Today I spend some time in the video recording using my Nikon Z50II, I asked Google's Gemini 2.5 Pro, and the conclusion feels pretty solid.
The conclusion is that:
1. Recording in 4k30p will use the full CMOS data and super sampled to 4K
2. Recording in 4k60p results into a 1.5x crop in addition to the APS-C sensor, which results in a 1:1 mapping from the CMOS pixel to the video frame pixel. Due to the bayer filter, each pixel on the CMOS will only record one channel of RGB colors, and the video will look soft compared to 4k30p.
3. Recording in FHD (1080) will also use super sampling, even with the Hi-Res Zoom enabled. But the overall benefits are not worth downsizing from 4k to 1080.
In my case, I think details are pretty important. Today I took a video from about 150 to 200 meters away for a little grebe (Tachybaptus ruficollis). I tried both 4k30p and 4k60p, none of them can capture the details.

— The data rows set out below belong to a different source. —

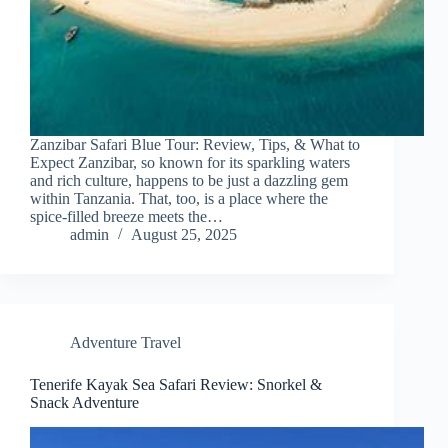
Zanzibar Safari Blue Tour: Review, Tips, & What to
Expect Zanzibar, so known for its sparkling waters
and rich culture, happens to be just a dazzling gem
within Tanzania. That, too, is a place where the
spice-filled breeze meets the…
admin
August 25, 2025
Adventure Travel
Tenerife Kayak Sea Safari Review: Snorkel &
Snack Adventure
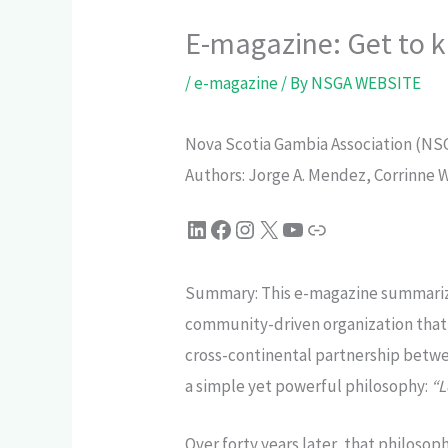
E-magazine: Get to 
/
e-magazine
/ By
NSGA WEBSITE
Nova Scotia Gambia Association (NSGA
Authors: Jorge A. Mendez, Corrinne 
Summary: This e-magazine summarize
community-driven organization that 
cross-continental partnership betw
a simple yet powerful philosophy:
“L
Over forty years later, that philos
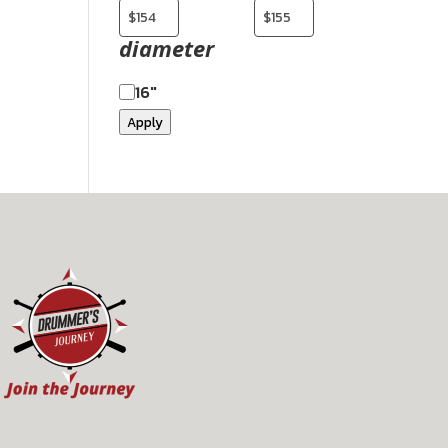
diameter
16"
Apply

I can distinguish it because it's a blob of black with some red at its neck. But in 4k60p, without super sampling, everything, including the little egret (Egretta garzetta) at 115 meters away, is soft and lacking details. In contrast, 4k30p can give a better viewing experience since everything is sharper (but smaller).
I'd prefer 4k30p, even with birds. If 30 fps is not enough, then I probably need a Z8.